There was more about the Vietnamese struggle for independence in the Vietnamese Revolution Museum, which I visited the following morning. There were some interesting photos and I was savouring the electric fans in each room, but like all museums in Hanoi, it closed for lunch at 11.45. I strolled up to the West Lake along Dien Bien Phu Road, clutching my water bottle and sweating profusely - the heat and humidity are such that you find yourself dripping just standing still in the shade. I accidentally took the long way round to the Ho Chi Minh Museum, and then tried to get in the wrong entrance. It took an unnecessary detour, some miming and a scribbled map before the lady at the desk and I understood each other, but I got into the building in the end. Half of the museum was fiven over to old school photo displays and exhibits stuck on walls in the traditional way, but the other half was full of weird postmodern symbolism. There was a plate of giant fruit stuck on a suspended table sticking out of the wall, which was captioned "the symbols of nature in its beauty contrasted with the image of industrial plants in the hall represent Uncle Ho's expectation that Young People shoulder the responsibility for the preservation of peace." Right...
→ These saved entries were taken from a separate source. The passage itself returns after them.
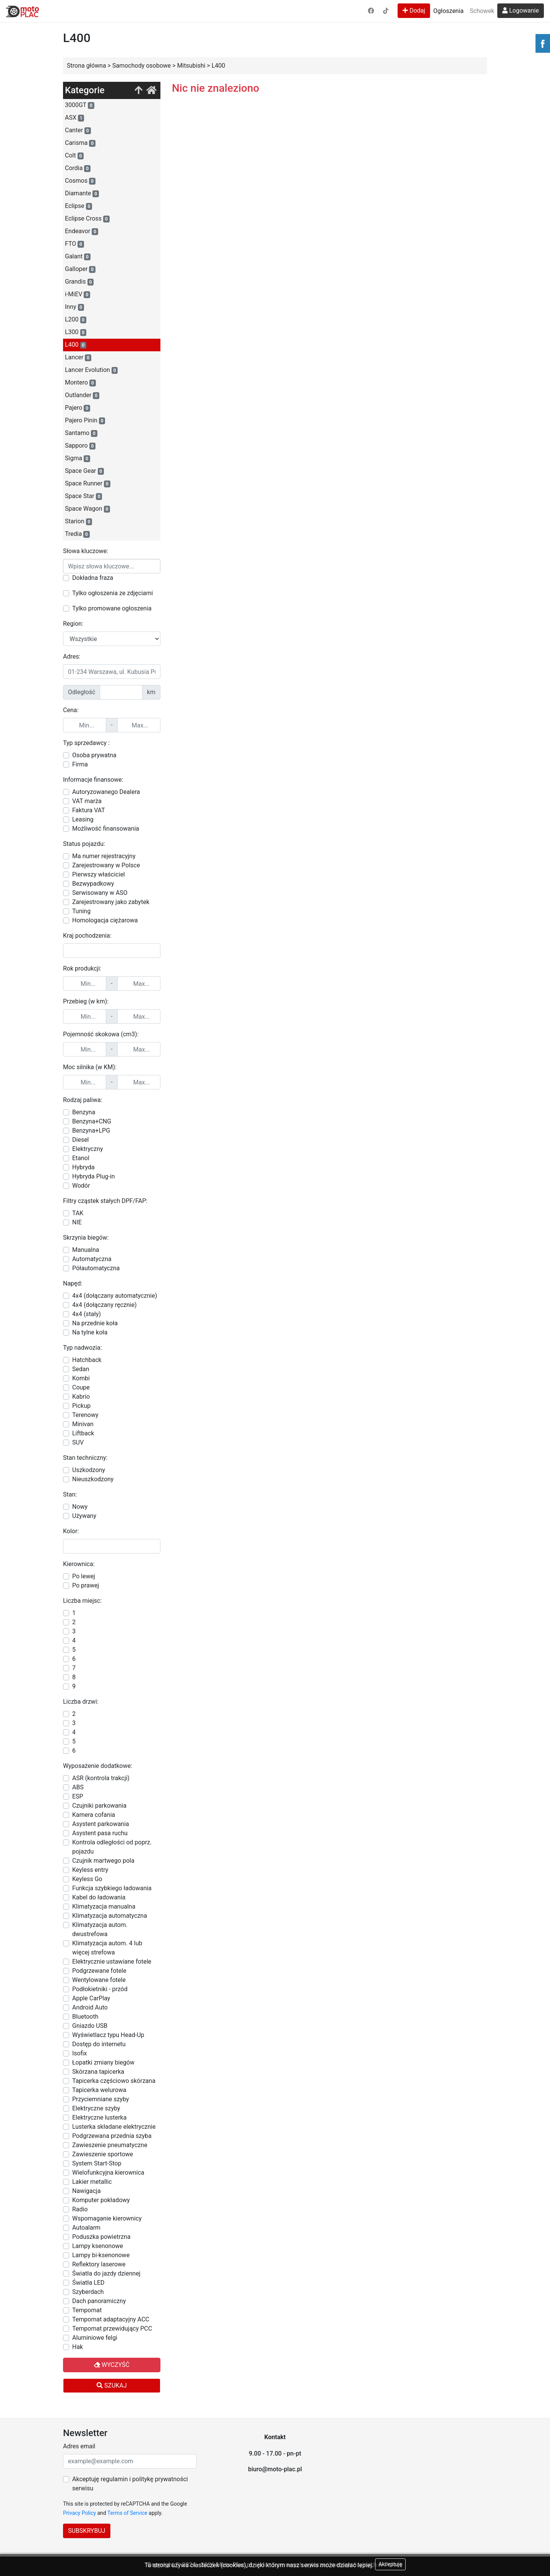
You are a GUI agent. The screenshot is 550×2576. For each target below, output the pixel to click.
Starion (78, 521)
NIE (77, 1222)
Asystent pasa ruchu (100, 1833)
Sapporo (80, 446)
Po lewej (83, 1576)
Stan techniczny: (85, 1457)
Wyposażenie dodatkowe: (97, 1765)
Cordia (78, 168)
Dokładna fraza (92, 577)
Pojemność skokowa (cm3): (101, 1034)
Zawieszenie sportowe (102, 2154)
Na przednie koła (95, 1323)
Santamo (81, 433)
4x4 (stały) (86, 1314)
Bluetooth (85, 2016)
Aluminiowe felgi (94, 2337)
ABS (78, 1787)
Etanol (80, 1158)
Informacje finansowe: (93, 779)
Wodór (81, 1185)
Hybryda (83, 1167)
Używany (84, 1515)
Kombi (81, 1378)
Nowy (79, 1506)
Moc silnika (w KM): (89, 1067)
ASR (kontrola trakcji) (100, 1778)
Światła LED (88, 2282)
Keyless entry (90, 1869)
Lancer (78, 357)
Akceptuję (390, 2564)
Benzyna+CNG (91, 1121)
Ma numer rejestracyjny (104, 856)
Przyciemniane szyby (100, 2099)
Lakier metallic (92, 2181)
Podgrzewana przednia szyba (112, 2135)
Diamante (82, 193)
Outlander (82, 395)
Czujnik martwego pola (103, 1860)
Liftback (83, 1433)
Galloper (80, 269)
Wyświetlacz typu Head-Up (108, 2035)
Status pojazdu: (84, 843)
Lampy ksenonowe (97, 2246)
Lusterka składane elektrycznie (113, 2126)
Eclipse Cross (87, 218)
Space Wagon (87, 509)
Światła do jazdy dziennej (106, 2273)
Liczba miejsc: (82, 1600)
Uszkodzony (88, 1470)
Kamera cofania (93, 1814)
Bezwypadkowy (93, 883)
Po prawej (85, 1585)
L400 (75, 345)
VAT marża (87, 801)
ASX (74, 118)
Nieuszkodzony (92, 1479)
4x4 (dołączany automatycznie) (114, 1295)
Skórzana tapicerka (98, 2071)
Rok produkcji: (82, 968)
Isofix (79, 2053)
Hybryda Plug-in (93, 1176)
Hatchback (87, 1359)
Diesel (80, 1139)
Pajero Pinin (85, 420)
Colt (74, 155)
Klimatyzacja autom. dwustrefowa (100, 1929)
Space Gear (84, 471)
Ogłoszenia (448, 11)
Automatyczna (92, 1259)
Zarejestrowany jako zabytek (110, 902)
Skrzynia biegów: (85, 1237)
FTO (74, 244)
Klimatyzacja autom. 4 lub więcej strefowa (107, 1948)
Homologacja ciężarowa (105, 920)
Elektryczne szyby (96, 2108)
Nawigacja (86, 2191)
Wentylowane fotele (99, 1980)
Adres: (71, 656)
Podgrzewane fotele (99, 1970)
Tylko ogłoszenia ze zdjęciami (112, 593)
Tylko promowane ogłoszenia (112, 608)
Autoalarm (86, 2227)
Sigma (77, 458)
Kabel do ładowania (99, 1897)
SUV (78, 1442)
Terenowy (85, 1415)
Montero (80, 382)
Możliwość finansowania (105, 828)
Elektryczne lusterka (99, 2117)
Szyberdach (88, 2291)
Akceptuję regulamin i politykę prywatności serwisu (130, 2483)
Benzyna (83, 1112)
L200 (75, 319)
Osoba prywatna (94, 755)
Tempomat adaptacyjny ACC (110, 2319)
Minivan (83, 1424)
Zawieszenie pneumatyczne (109, 2145)
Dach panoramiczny (99, 2301)
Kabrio (81, 1396)
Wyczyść (111, 2364)
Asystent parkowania (100, 1824)
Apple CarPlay (91, 1998)
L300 (75, 332)
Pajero (77, 408)
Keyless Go (87, 1879)
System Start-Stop (96, 2163)
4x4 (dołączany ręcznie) (104, 1304)
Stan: (70, 1494)
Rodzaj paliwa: (82, 1100)
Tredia (77, 534)
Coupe (81, 1387)
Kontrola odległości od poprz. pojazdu (112, 1847)
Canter (78, 130)
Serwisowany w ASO (100, 892)
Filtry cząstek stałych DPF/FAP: (105, 1200)
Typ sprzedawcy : (86, 743)
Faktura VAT (88, 810)
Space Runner (87, 483)
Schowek (482, 11)
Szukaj (112, 2385)
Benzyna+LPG (91, 1130)
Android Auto (90, 2007)
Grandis (79, 282)
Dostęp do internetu (99, 2044)
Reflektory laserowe (99, 2264)
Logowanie (520, 10)
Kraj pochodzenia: (87, 935)
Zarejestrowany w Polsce (106, 865)
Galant (78, 256)
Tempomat (87, 2310)
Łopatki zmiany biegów (103, 2062)
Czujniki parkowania (99, 1805)
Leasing (83, 819)
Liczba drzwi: (81, 1701)
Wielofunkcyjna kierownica (108, 2172)
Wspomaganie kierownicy (107, 2218)
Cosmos (80, 181)
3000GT (79, 105)
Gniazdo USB (89, 2025)
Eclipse (78, 206)
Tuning (81, 911)
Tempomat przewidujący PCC (112, 2328)
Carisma (80, 143)
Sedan (80, 1369)
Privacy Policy (79, 2513)
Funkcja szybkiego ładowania (112, 1888)
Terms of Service (127, 2513)
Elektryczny (87, 1148)
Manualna (85, 1249)
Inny (74, 307)
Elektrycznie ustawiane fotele (111, 1961)
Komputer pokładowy (101, 2200)
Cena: (70, 710)
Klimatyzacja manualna (103, 1906)
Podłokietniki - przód (100, 1989)
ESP (77, 1796)
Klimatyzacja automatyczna (109, 1915)
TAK (77, 1213)
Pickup (81, 1405)
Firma (80, 764)
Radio (80, 2209)
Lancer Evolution (91, 370)
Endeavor (81, 231)
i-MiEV (77, 294)
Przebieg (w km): (85, 1001)
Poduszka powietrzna (101, 2236)
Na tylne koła (89, 1332)
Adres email (79, 2446)
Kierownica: (79, 1564)
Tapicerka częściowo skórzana (113, 2080)
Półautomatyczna (96, 1268)
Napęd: (72, 1283)
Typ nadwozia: (82, 1347)
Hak (77, 2346)
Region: (73, 623)
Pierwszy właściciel (98, 874)
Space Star (83, 496)
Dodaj (414, 10)
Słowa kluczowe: (85, 551)
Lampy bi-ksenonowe (100, 2255)
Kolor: (71, 1531)
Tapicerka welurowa (99, 2090)
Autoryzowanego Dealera (106, 791)
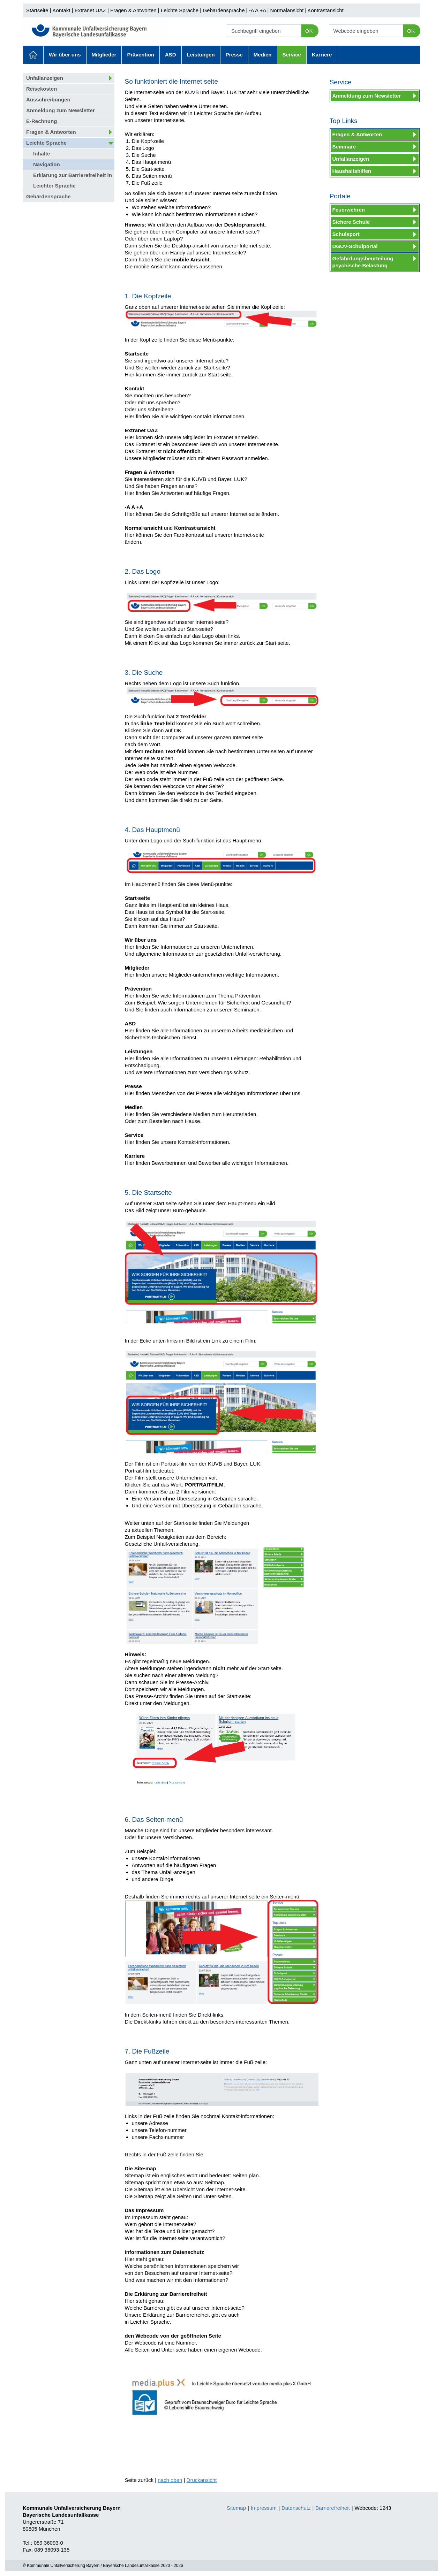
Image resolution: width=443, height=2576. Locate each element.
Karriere (322, 55)
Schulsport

The mausoleum was only open in the mornings, so I was unable to see Uncle Ho 'in person' as it were, but I had a look at his house on stilts and the Presidential Palace. A couple of Vietnamese people I spoke to brought up the topic of Ho Chi Minh, and it was clear that he is still very much respected and revered here. He spent thirty years travelling all over the world before returning to Vietnam to fight for independence.

On my third day in Vietnam, I visited the Perfume Pagoda. It was impossible to get to by public transport, so I took a tour with a couple of Australian guys, a French Canadian girl, two Argentinian women, a Canadian couple of a six month honeymoon, and two Brits from Bristol. We took a bus for a couple of hours, then boarded small boats rowed by strong ladies in conical hats. The landscape was like that of Yangshuo in southern China, with limestone karsts and rice terraces. You can only get 2-3 harvests per year of rice, and it seems like so much work standing in the muddy water, pulling and planting and weeding. Here and there were graves in the paddy fields (someone explained to me that families prefer to bury their dead on their own land), which seemed an odd - and possibly unhygienic - practice. There were herds of ducks everywhere, and the odd water buffalo. Despite its relative isolation, the Perfume Pagoda island was full of tiny cafes, restaurants and stalls selling cold drinks and Buddhist tack to the pilgrims and tourists. The trek to the pagoda was only an hour long, but entirely uphill and after about five minutes we were all soaked through from the exertion. The shrine was actually deep in a cave, and the cool damp air was a welcome relief from the stifling heat. We couldn't smell any perfume - except our own pungent selves - but our guide told us the name came from the frangipani trees along the route.